Старшие сестры подхватили под руки мать, а сестрицу завели в дом. В дверях она уперлась, озираясь затравленно, втянула голову в плечи. Попробовали горшок отобрать, но не смогли разнять пальцы. Села не к столу, а на пол, подобрав босые ноги, сгорбилась ощерясь.
Он смотрел на торчащий сквозь грязный сарафан хребет, рубашку всю в прорехах, платок измочаленный, будто стадо по нему прошло, волосы в колтунах. Мать опустилась рядом, гладила ее по голове и рыдала, а она сидела недвижно и что-то бормотала. Слов не разобрать.
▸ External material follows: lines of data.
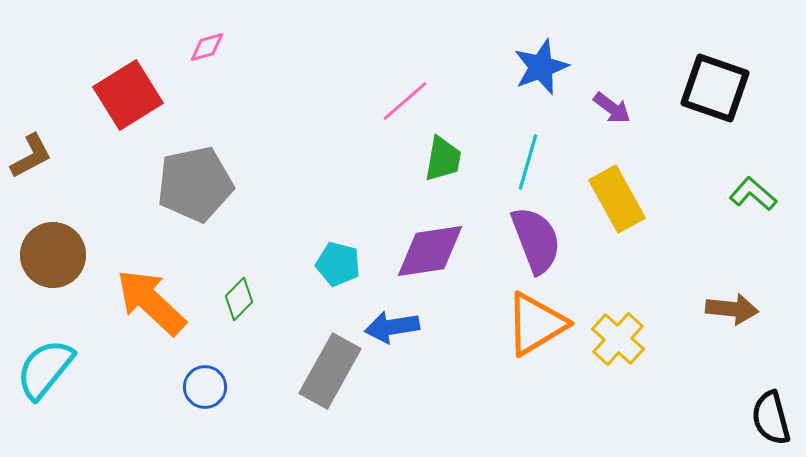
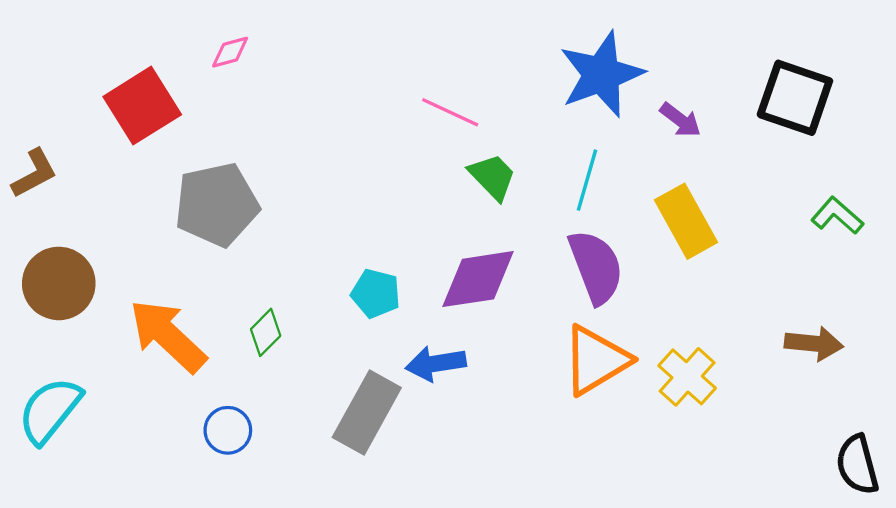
blue star: (541, 67) -> (601, 74), size x1.4
pink line: (405, 101) -> (450, 112), turned 66
green trapezoid: (443, 159) -> (492, 177), turned -54

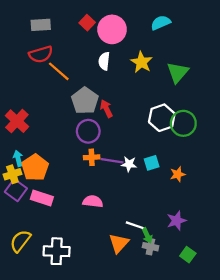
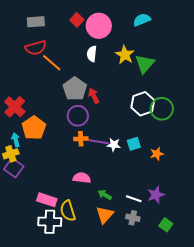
green triangle: (178, 72) -> (145, 64), moved
orange pentagon: (35, 167) -> (34, 128), moved
pink rectangle: (42, 198) -> (47, 200), moved
white line: (135, 225) -> (134, 199), moved
green arrow: (147, 235) -> (105, 195), moved, turned 144
yellow semicircle: (20, 241) -> (68, 211), moved, turned -55

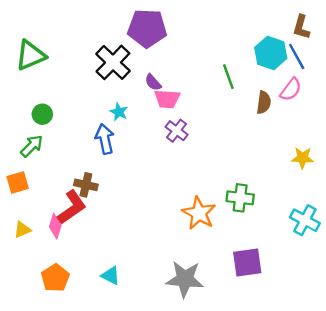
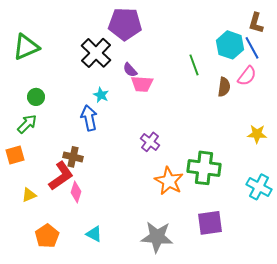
purple cross: (177, 131) -> (150, 142), moved
green cross: (240, 198) -> (204, 168), size x1.4
pink diamond: (55, 226) -> (76, 192), moved
yellow triangle: (22, 230) -> (29, 195), moved

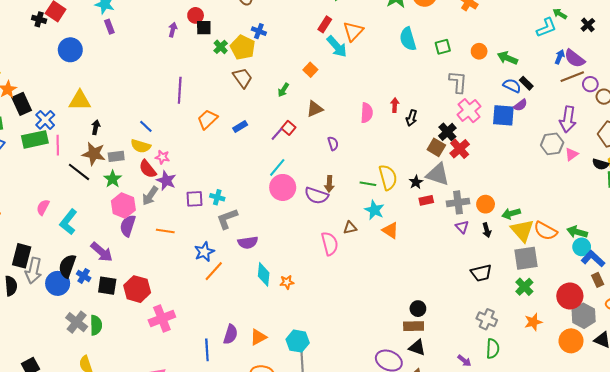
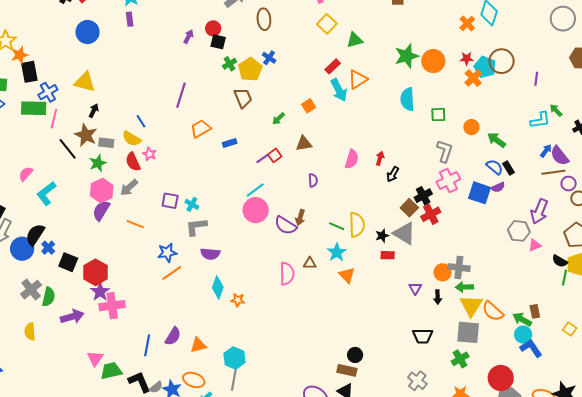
purple star: (166, 181) -> (100, 292), moved
gray cross: (458, 202) -> (459, 268), moved
purple arrow: (102, 252) -> (72, 317), moved, turned -70
brown rectangle: (598, 280) -> (535, 311), moved

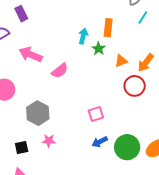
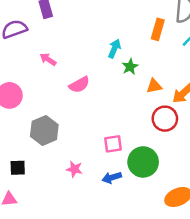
orange rectangle: (108, 28) -> (158, 29), moved
pink arrow: (31, 55) -> (48, 59), size x0.6
pink star: (49, 141) -> (74, 169), moved
green circle: (127, 147) -> (143, 162), moved

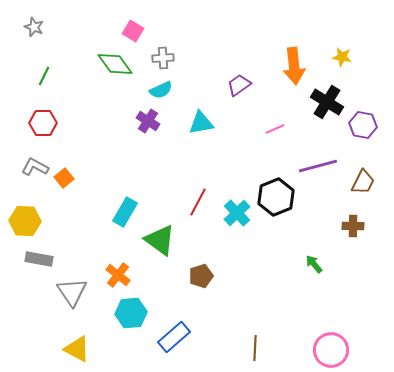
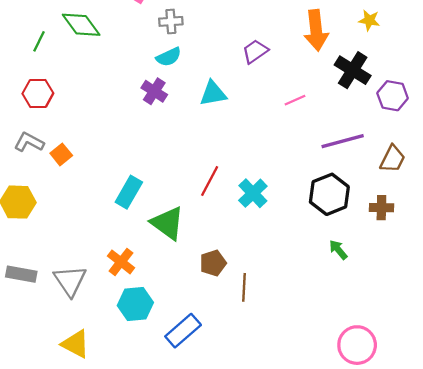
green diamond: (115, 64) -> (81, 25), moved
black hexagon: (276, 197) -> (329, 194), moved
gray rectangle: (39, 259) -> (21, 274), moved
brown line: (255, 348) -> (244, 287), moved

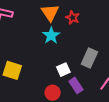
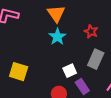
red star: (73, 17) -> (91, 31), moved

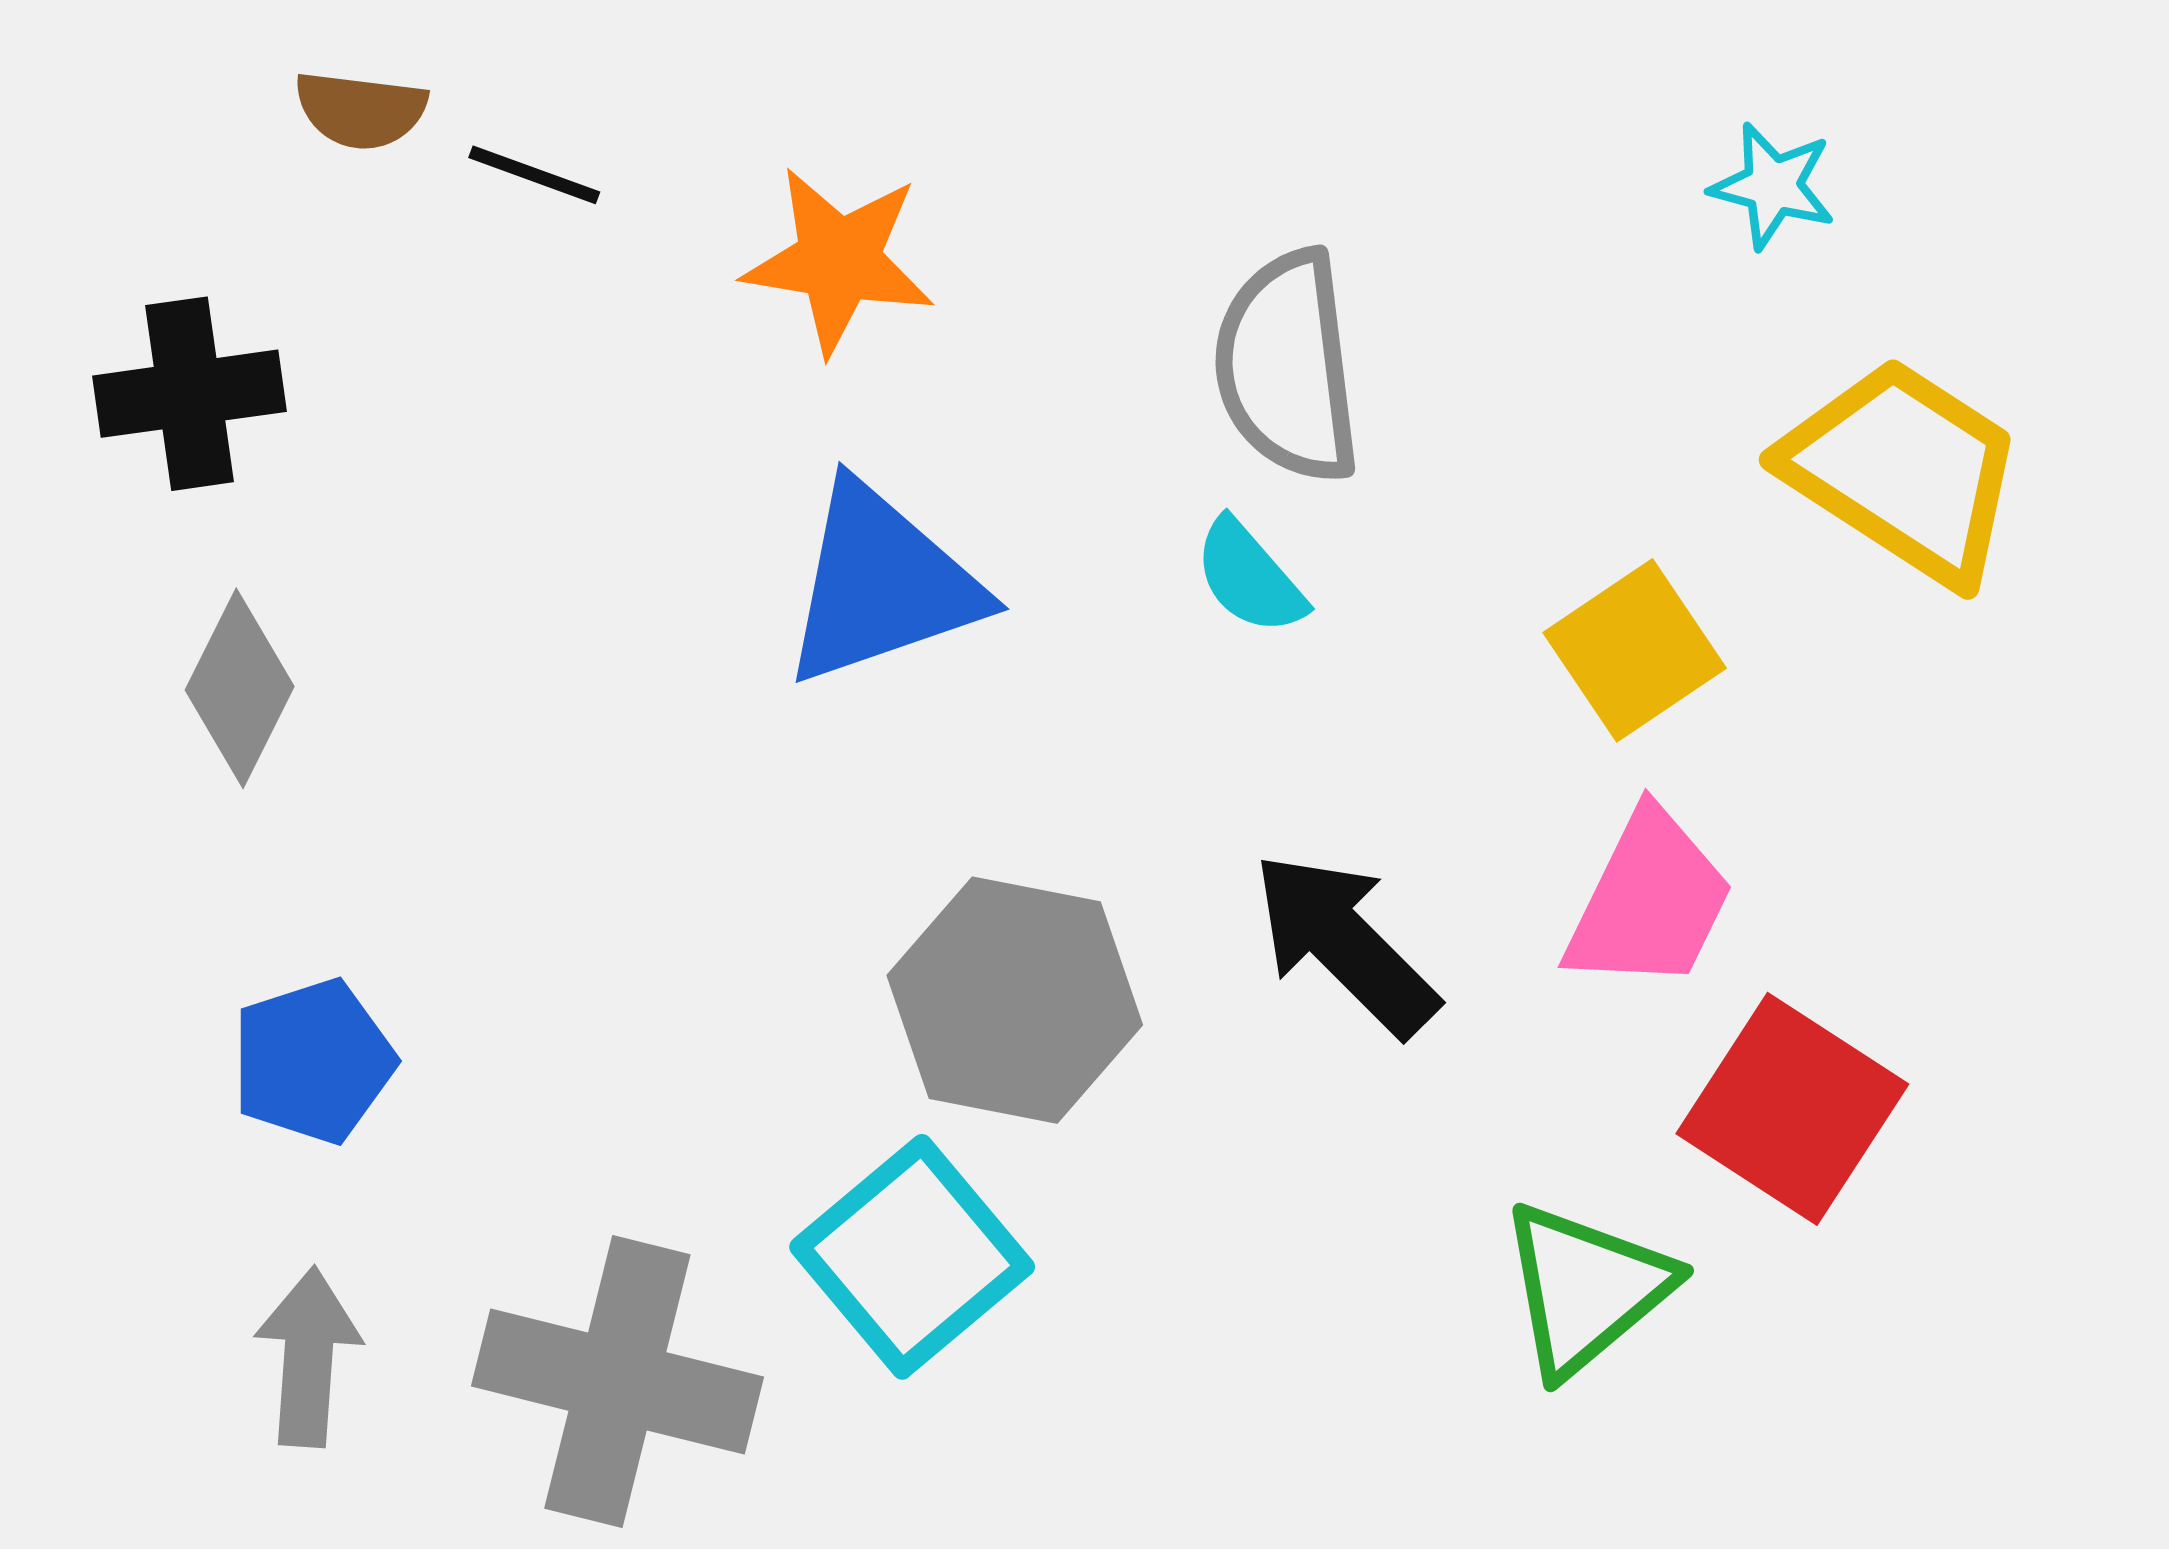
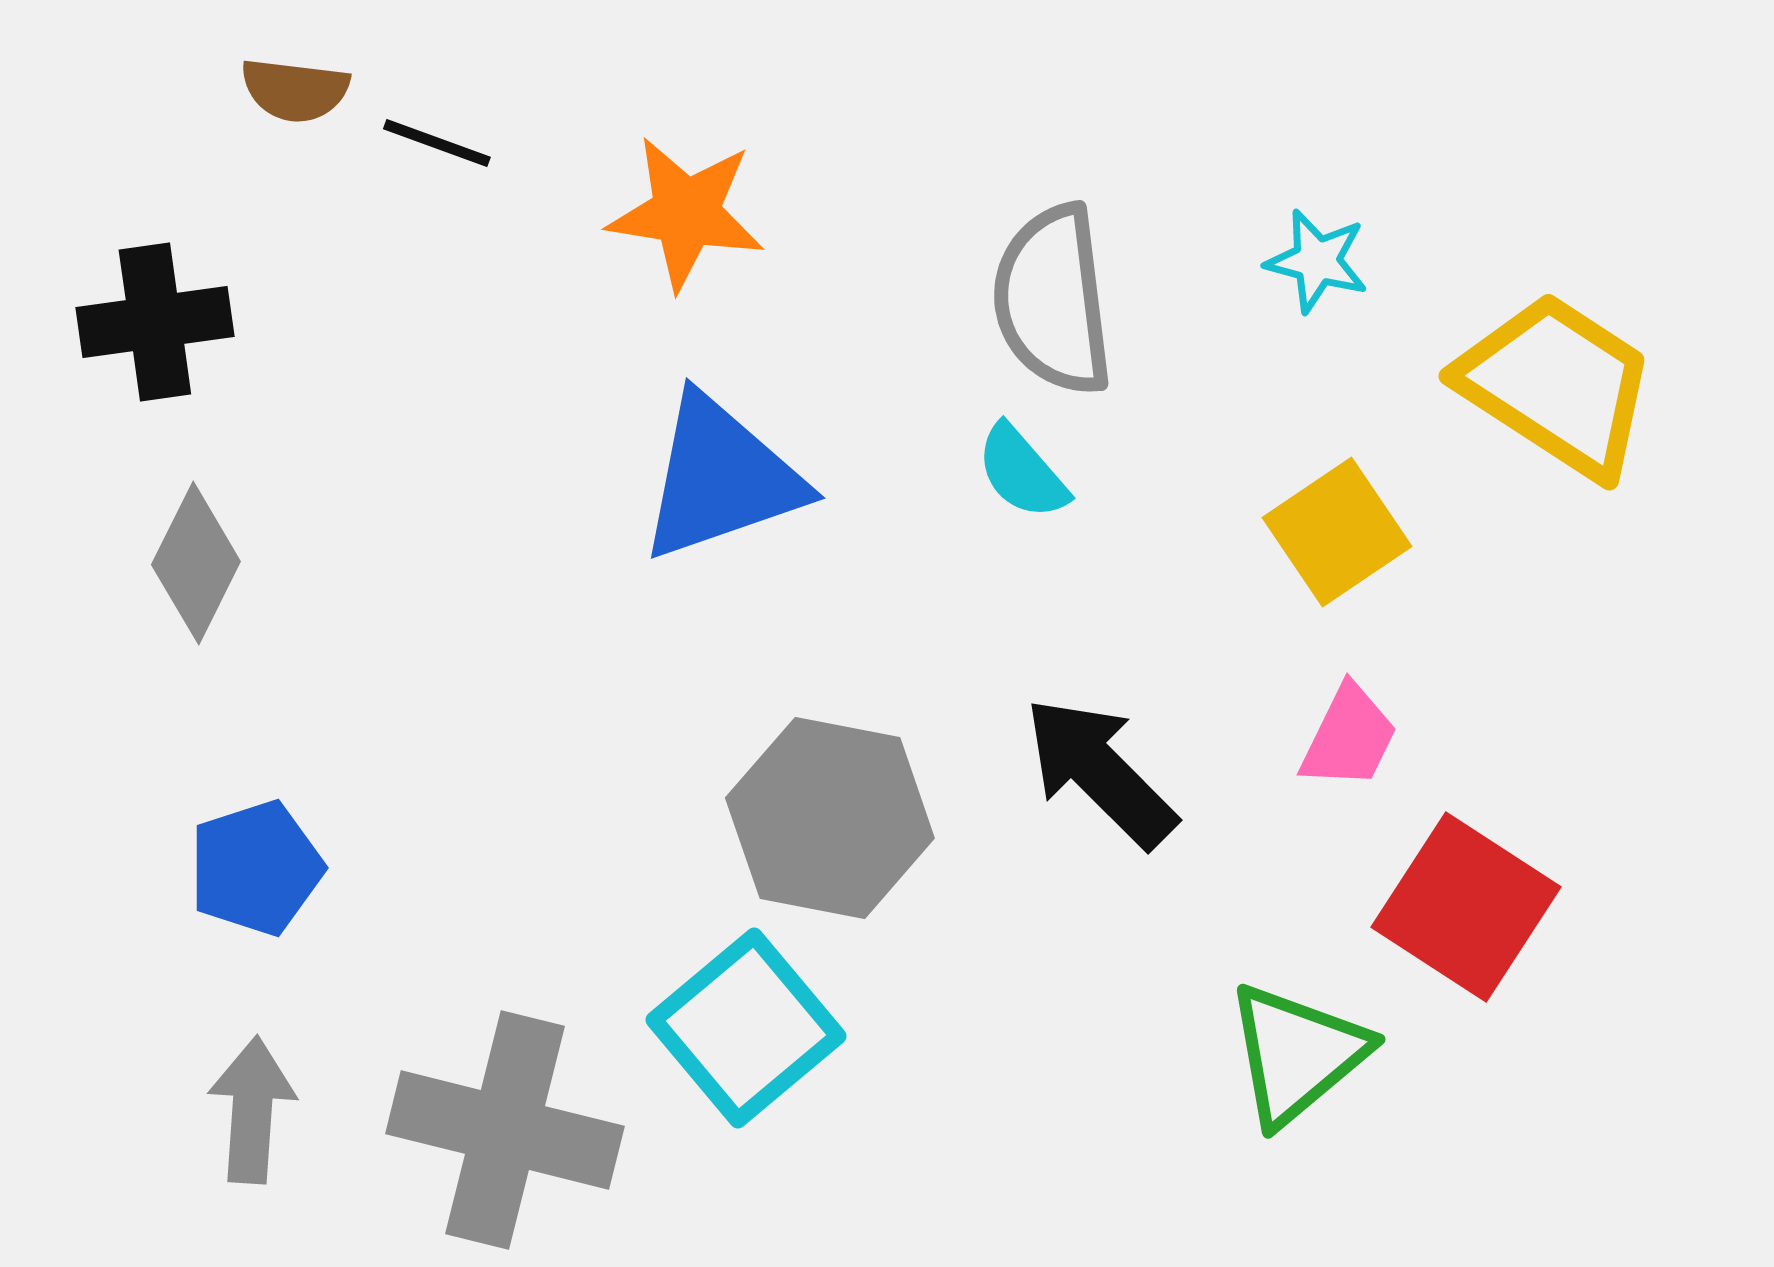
cyan star: (1773, 186) -> (1317, 261), moved
pink trapezoid: (1649, 901) -> (1349, 737), size x0.7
Он подошел ближе, наклонился к самому лицу.
– Где ты была, дочка? – спросил.
– У лешего, – одними губами прошелестела она, крепче прижимая к животу горшок.
Мать поставила перед ней тарелку, налила щей, положила любимую ложку с зазубриной. Дочка поднесла ложку к глазам, словно не понимая, что это, и отложила, а миску схватила обеими руками и принялась жадно есть, запрокинув голову, щи потекли за ворот, а она все глотала судорожно, пока не поперхнулась закашлявшись.
Мать со слезами положила ей на пол картошку, краюху хлеба, стол и лавку она не признавала. Он смотрел, как она скребет ногтями картошку и нечищеную кладет в рот, зубов уж половины нет, губы растрескались, глаза в гнойных струпьях. Ворот рубахи сполз, выпростав плечо, он заметил сломанную ключицу, плечо криво срослось и казалось одно выше другого.
Новость о том, что первая красавица деревни провела почти год в полоне у лешего, разнеслась по деревне. Бабы шушукались, любопытные караулили под окнами. Только от дочери толку не добиться, все твердила как заведенная: «Леший, леший», закрывая лицо руками. Ночью не спала, а сидела в углу под образами, качаясь и прижав к животу битый горшок.
Он, лежа на полатях, свешивался вниз и смотрел, как она глядит невидящими глазами перед собой, и задремывает лишь под утро, закрываясь от зари рукавом. Рубашки дочка не давала менять и носила одну, не снимая, неделями. От нее несло прелым кислым запахом, она ходила босиком, ступая не глядя в грязь и навоз, а колтуны на голове не позволяла никому ни остричь, ни расчесать.